Like other legislators who are dedicated to livestock, Gomes defended the interests of the livestock sector, such as the creation of a Rural University of Paraguay in the Rural Association of Paraguay and the prohibition of the production of cultured meat grown in laboratories, among others. He was vice president of the Agriculture and Livestock Commission of Congress.

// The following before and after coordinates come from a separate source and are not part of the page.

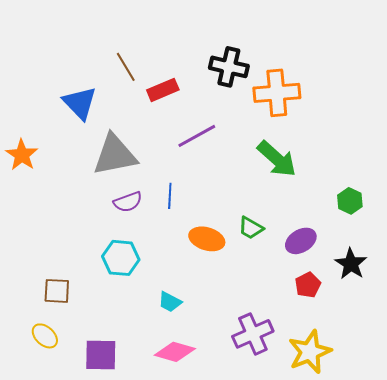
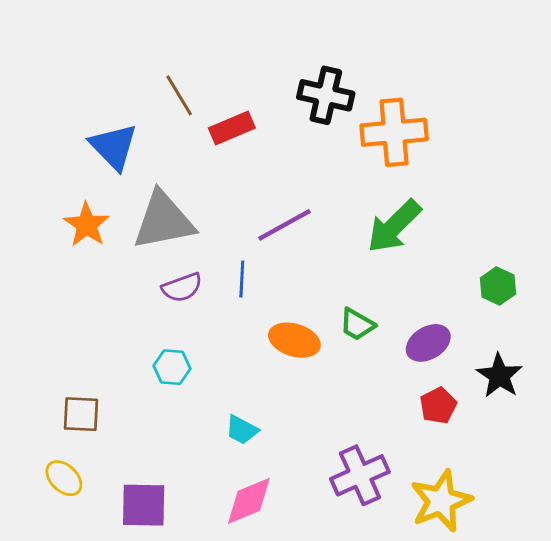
purple line: (197, 136) -> (284, 225), moved
orange star: (22, 155) -> (87, 225), moved
green arrow: (277, 159) -> (394, 226), turned 93
cyan hexagon: (121, 258) -> (172, 367), size x0.7
pink diamond: (175, 352) -> (249, 501), turned -39

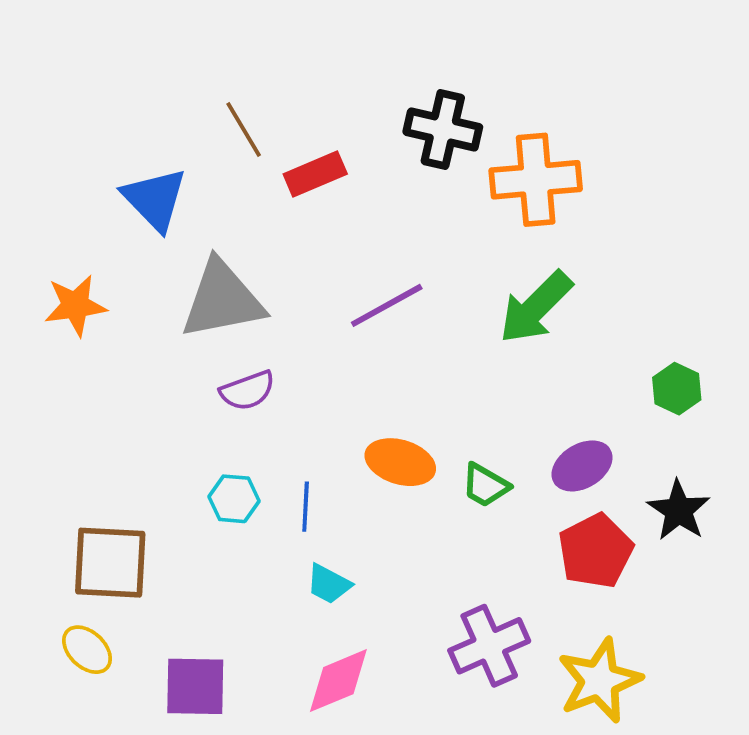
orange star: (87, 225) -> (75, 305), moved, turned 30
blue line: (242, 279) -> (306, 507), moved
green trapezoid: (357, 324) -> (485, 485), moved
red pentagon: (438, 406) -> (596, 551), size x1.5
brown square: (81, 414) -> (110, 563), size x1.5

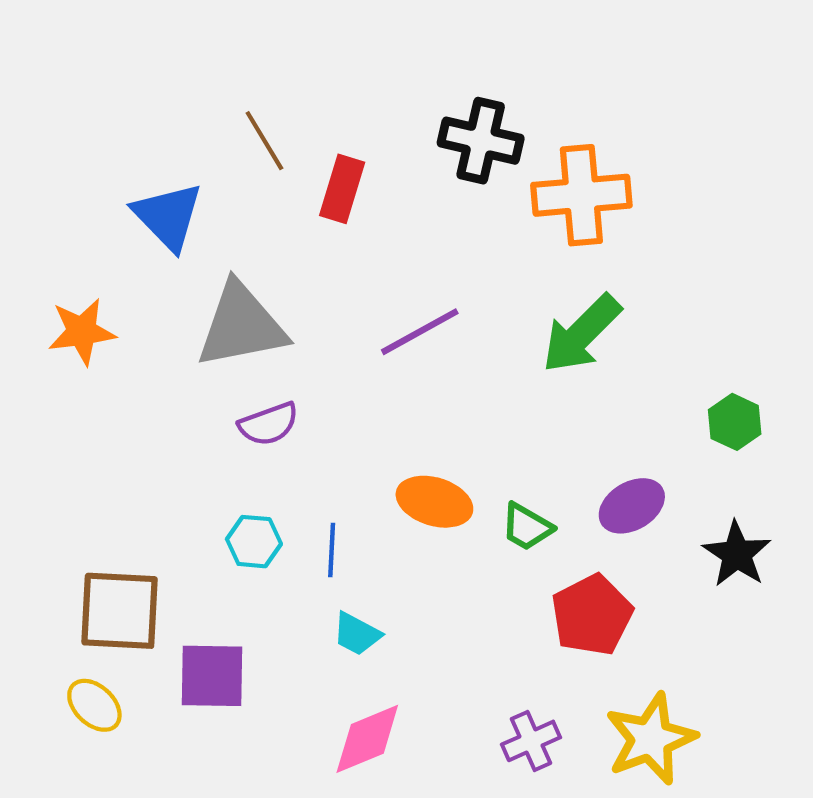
red rectangle: (315, 174) -> (342, 189), turned -50
red pentagon: (596, 551) -> (592, 615), moved
purple cross: (489, 646) -> (531, 741), moved, size x0.7
purple square: (195, 686) -> (212, 676), moved

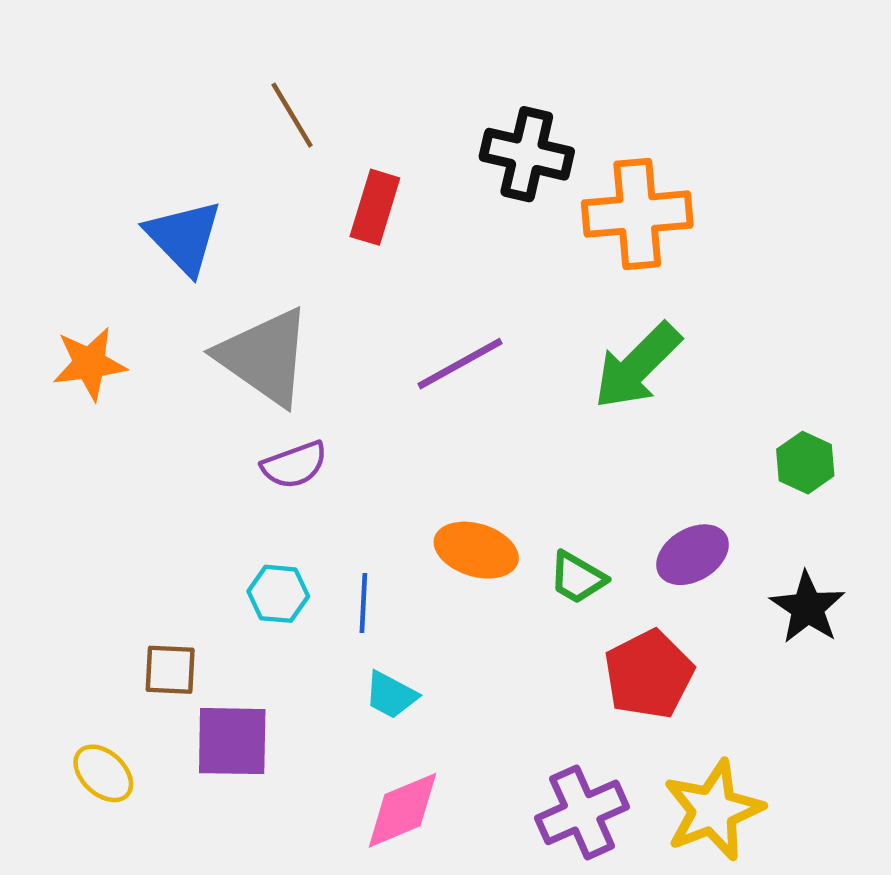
brown line: (264, 141) -> (292, 115), moved
gray triangle: (241, 325) -> (264, 357), turned 46
brown square: (120, 611) -> (170, 670), moved, size x0.6
purple cross: (531, 741) -> (582, 812), size x1.4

=== Links with Jarvis Chimenes Pavão ===
Gomes and his son, Alexandre Rodrigues Gomes, were subjected to a 54-page indictment stemming from Operation Pavo Real, which targeted a criminal organization led by Jarvis Chimenes Pavão, convicted for collaborating with the Primeiro Comando da Capital. According to the investigation, Gomes and his son allegedly "used their influence and experience" in the livestock and related sectors to move funds from drug trafficking and other illegal activities within the financial system. More specifically, the investigation stated that Gomes provided financial assistance to Pavão's group when its structure was weakened by the processes faced by several of its members, and that in this sense, Gomes and his son bought in 2020 the Negla Poty ranch, owned by Pavão, located in Bella Vista Norte, in the Department of Amambay.

== Death ==
Gomes died in the early hours of 19 August 2024, after being shot dead in his home by police officers, following a search warrant that was signed around 3:00 a.m., minutes after an indictment was issued against him and his son for money laundering linked to drug trafficking. His death received international press coverage. The procedure was criticized because, as a deputy, at the time of his death Gomes had parliamentary immunity, so he could only be arrested after a parliamentary procedure in which his immunity had to be stripped. The Paraguayan Prosecutor's Office argued that they were actually searching Gomes' home looking for his son, Alexandre Rodrigues Gomes, who is accused in the same case and does not have the benefits of immunity, but during the procedure the participants were received with gunfire by Gomes, which forced them to return fire.

== Personal life ==
=== Family ===
Gomes was the eldest of ten siblings. His sister Olga Gomes mentioned that he had a difficult childhood and that he sold ice cream when he was seven years old.

Gomes was married to pedagogue Joana Izabel Rodrigues, with whom he has four children.

=== Wealth ===
His sworn affidavit of assets drew attention due to the multimillion value of his assets, which amount to Gs. 979,214 million, representing more than US$129.2 million. He owned 14 properties, mostly in Pedro Juan Caballero and Yby Yaú, as well as seven vehicles and an aircraft. In addition, he had shares in the companies Salto Diamante and Paraguay Autopartes y Accesorios, cited in the fiscal investigation against him.